If the question really is, “How do I teach my child to meditate?” then the answer is easier still.

Sit down for this. Just sit down.

9 Comments »

  1. I’ve been present in meditation training sessions for children by Tich Naht Hahn and Sogal Rinpoche. The children listened and responded, raptly. The adults loved it, too! Yes, just sit down, do your practice, and your children will be affected.

    Comment by Janet Grace Riehl — June 23, 2007 @ 12:08 am

  2. In total agreement. I feel that the best gift I can give to my child is my own practice.

    Comment by Leah — June 23, 2007 @ 2:42 am

  3. Janet Grace, you are so right. Children (and all of us) are by nature pure awareness, until we cultivate in them the distracted habits of mind that we as adults are afflicted with. Thank you for visiting.

    Comment by Karen — June 23, 2007 @ 10:27 pm

  4. The simplicity of this wisdom is a wake up call for me. In the end, we teach our children by how we live our own lives. I need to be reminded of this again and again. Thank-you.

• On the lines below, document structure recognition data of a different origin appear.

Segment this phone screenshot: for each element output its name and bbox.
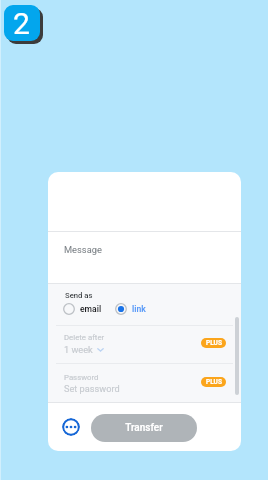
staticText: Set password — [64, 383, 120, 394]
staticText: PLUS — [206, 339, 222, 347]
staticText: Delete after — [64, 333, 105, 342]
staticText: PLUS — [206, 378, 222, 386]
button[interactable]: link — [115, 303, 146, 315]
staticText: Password — [64, 373, 99, 382]
staticText: Message — [64, 244, 102, 255]
button[interactable]: PLUS — [201, 377, 226, 387]
staticText: Transfer — [125, 422, 163, 434]
staticText: Send as — [65, 291, 93, 300]
button[interactable]: PLUS — [201, 338, 226, 348]
button[interactable]: Step 2 — [4, 5, 40, 41]
staticText: email — [80, 304, 102, 314]
staticText: 2 — [13, 6, 30, 41]
button[interactable]: email — [63, 303, 102, 315]
staticText: link — [132, 304, 146, 314]
staticText: 1 week — [64, 344, 93, 355]
button[interactable]: Transfer — [91, 414, 197, 442]
button[interactable]: Message — [48, 232, 241, 283]
button[interactable]: More options — [62, 418, 80, 436]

    Comment by bella — June 24, 2007 @ 6:00 pm

  5. Karen, this is something I actually, honestly, have been curious about myself. I do sit in meditation, but I’m new to it, I don’t have much of a community yet, and this is not something I grew up with. Right now I sit when my children are asleep for the most part or when my husband is watching them and I need to recharge. They receive the indirect benefits but they have not, so far, been direct participants or observers.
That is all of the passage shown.